Sunday, March 31, 2013

Blueberry Coffee Cake



















You can try other similar recipes, but this is the best... This recipe from my sister, Simone, has been made for many a special occasion. Sometimes you just have to overlook the butter, sugar and sour cream. Even though the cake is rich, this has not stopped most from eating a second piece.

Ingredients:

  • 1 1/2 cup flour plus 2 tablespoons
  • 1/4 teaspoon salt
  • 1 teaspoon baking powder
  • 2 cups sugar
  • 1 cup unsalted butter (softened)
  • 2 eggs
  • 1/2 teaspoon vanilla
  • 1 cup sour cream
  • 1 cup blueberries (frozen, thawed or fresh)

  • 1/2 cup brown sugar
  • 1 teaspoon cinnamon
  • 1/2 cup chopped pecans

  • powdered sugar
Directions:

Grease and flour a bundt or tube pan.

Cream butter and sugar until fluffy. Add eggs and vanilla and beat till light. Fold in the sour cream.

Combine the flour, baking powder and salt. Add to the creamed mixture. Beat until combined and light.

Fold in the berries.

Combine the brown sugar, cinnamon and pecans.

Spoon 1/3rd of batter into bottom of pan and spread evenly. Sprinkle 1/2 of the brown sugar mixture evenly over top of batter. Spoon another 1/3rd of the batter evenly, sprinkle the remainder of brown sugar mixture on top and finally spoon the remaining batter evenly.

Bake at 350-degrees for 55 minutes until a toothpick comes out clean from the center.

Cool completely in the pan. Invert onto a serving platter.

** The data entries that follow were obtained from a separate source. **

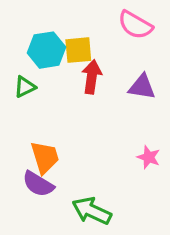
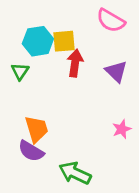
green triangle: (25, 87) -> (20, 71), turned -30
purple triangle: (142, 87) -> (116, 71), turned 35
pink star: (149, 157) -> (122, 129), turned 30

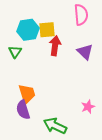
pink semicircle: (111, 21) -> (81, 15), turned -125
pink star: (122, 129) -> (88, 107), moved
purple semicircle: (31, 151) -> (23, 110), turned 42

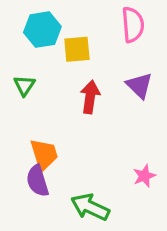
cyan hexagon: (28, 30) -> (42, 30), moved
red arrow: (55, 46) -> (90, 97), moved

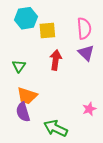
pink semicircle: (133, 25) -> (84, 28), moved
green triangle: (24, 85) -> (19, 66), moved
orange trapezoid: (44, 155) -> (27, 96), turned 125

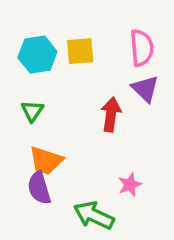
cyan hexagon: (26, 18) -> (37, 55), moved
red arrow: (56, 60) -> (111, 114), moved
pink star: (89, 109) -> (130, 185), moved

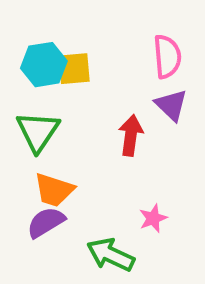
yellow square: (80, 51) -> (74, 69), moved
green triangle: (32, 111) -> (38, 131), size x1.6
purple semicircle: (39, 188) -> (46, 222), turned 76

Before serving sprinkle with powdered sugar.

Freezes beautifully.

                                                              EASTER 2013


Almond Flour Scones


















These are a healthy indulgence adapted from The Gluten-Free Almond Flour Cookbook. I have made the scones as printed; with chocolate chips, but decided to substitute thawed, frozen blueberries for the chocolate. They were a success. I will be making both versions again and again...


Ingredients:


  • 2 1/2 cup blanched almond flour (Honeyville brand)
  • 1/2 teaspoon sea salt
  • 1/2 teaspoon baking soda
  • 2 large eggs
  • 1/3 cup grape seed oil
  • 1/4 cup agave nectar
  • 1 cup coarsely chopped dark chocolate (use 65% Sunspire bittersweet organic chocolate chips from Vitamin Cottage) or 1 cup organic frozen blueberries, thawed or fresh blueberries if available.
Direction:

Preheat the oven to 350-degrees. Line 2 baking sheets with parchment paper.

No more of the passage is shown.